**Extracted material:**

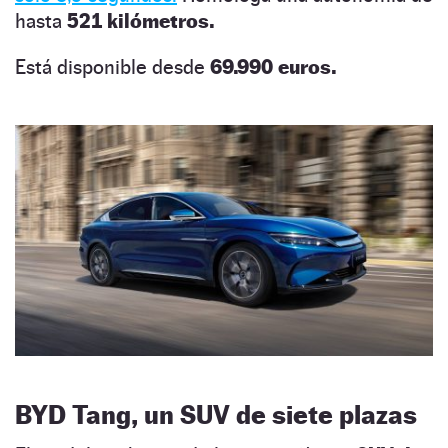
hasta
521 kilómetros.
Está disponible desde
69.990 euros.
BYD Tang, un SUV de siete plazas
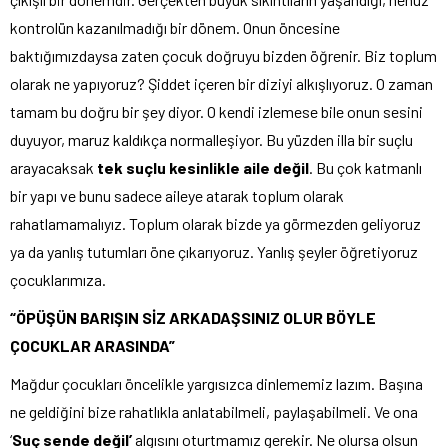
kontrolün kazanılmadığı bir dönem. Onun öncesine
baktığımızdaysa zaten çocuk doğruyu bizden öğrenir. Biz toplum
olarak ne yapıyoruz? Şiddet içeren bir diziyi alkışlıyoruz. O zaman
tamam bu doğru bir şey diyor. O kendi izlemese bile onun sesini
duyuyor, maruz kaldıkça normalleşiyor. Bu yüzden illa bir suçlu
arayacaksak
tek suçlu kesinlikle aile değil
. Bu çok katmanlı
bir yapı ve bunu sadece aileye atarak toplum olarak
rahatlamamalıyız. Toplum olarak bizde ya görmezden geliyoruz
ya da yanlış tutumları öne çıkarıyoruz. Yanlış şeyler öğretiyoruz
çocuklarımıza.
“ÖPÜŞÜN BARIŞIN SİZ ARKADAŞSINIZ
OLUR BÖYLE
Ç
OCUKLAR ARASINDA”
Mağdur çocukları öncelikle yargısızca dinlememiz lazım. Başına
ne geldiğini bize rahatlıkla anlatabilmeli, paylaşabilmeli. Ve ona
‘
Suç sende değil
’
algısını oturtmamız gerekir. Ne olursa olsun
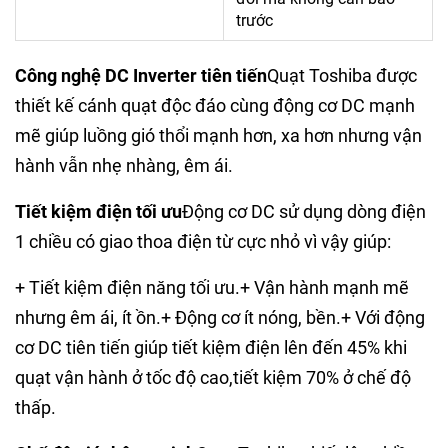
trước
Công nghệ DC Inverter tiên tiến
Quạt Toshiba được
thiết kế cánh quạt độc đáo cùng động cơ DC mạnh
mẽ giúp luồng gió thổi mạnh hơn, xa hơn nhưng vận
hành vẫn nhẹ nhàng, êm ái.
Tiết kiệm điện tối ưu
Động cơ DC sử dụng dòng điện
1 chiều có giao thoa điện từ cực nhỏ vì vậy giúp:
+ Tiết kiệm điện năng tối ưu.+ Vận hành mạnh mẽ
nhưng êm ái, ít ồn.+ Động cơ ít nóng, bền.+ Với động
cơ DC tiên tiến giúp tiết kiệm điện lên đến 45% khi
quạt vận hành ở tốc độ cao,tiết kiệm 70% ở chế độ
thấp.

**Work instructions:**
Set down the records above exactly, leaving out pictures.

**Result of the exercise:**
hasta
521 kilómetros.
Está disponible desde
69.990 euros.
BYD Tang, un SUV de siete plazas
kontrolün kazanılmadığı bir dönem. Onun öncesine
baktığımızdaysa zaten çocuk doğruyu bizden öğrenir. Biz toplum
olarak ne yapıyoruz? Şiddet içeren bir diziyi alkışlıyoruz. O zaman
tamam bu doğru bir şey diyor. O kendi izlemese bile onun sesini
duyuyor, maruz kaldıkça normalleşiyor. Bu yüzden illa bir suçlu
arayacaksak
tek suçlu kesinlikle aile değil
. Bu çok katmanlı
bir yapı ve bunu sadece aileye atarak toplum olarak
rahatlamamalıyız. Toplum olarak bizde ya görmezden geliyoruz
ya da yanlış tutumları öne çıkarıyoruz. Yanlış şeyler öğretiyoruz
çocuklarımıza.
“ÖPÜŞÜN BARIŞIN SİZ ARKADAŞSINIZ
OLUR BÖYLE
Ç
OCUKLAR ARASINDA”
Mağdur çocukları öncelikle yargısızca dinlememiz lazım. Başına
ne geldiğini bize rahatlıkla anlatabilmeli, paylaşabilmeli. Ve ona
‘
Suç sende değil
’
algısını oturtmamız gerekir. Ne olursa olsun
trước
Công nghệ DC Inverter tiên tiến
Quạt Toshiba được
thiết kế cánh quạt độc đáo cùng động cơ DC mạnh
mẽ giúp luồng gió thổi mạnh hơn, xa hơn nhưng vận
hành vẫn nhẹ nhàng, êm ái.
Tiết kiệm điện tối ưu
Động cơ DC sử dụng dòng điện
1 chiều có giao thoa điện từ cực nhỏ vì vậy giúp:
+ Tiết kiệm điện năng tối ưu.+ Vận hành mạnh mẽ
nhưng êm ái, ít ồn.+ Động cơ ít nóng, bền.+ Với động
cơ DC tiên tiến giúp tiết kiệm điện lên đến 45% khi
quạt vận hành ở tốc độ cao,tiết kiệm 70% ở chế độ
thấp.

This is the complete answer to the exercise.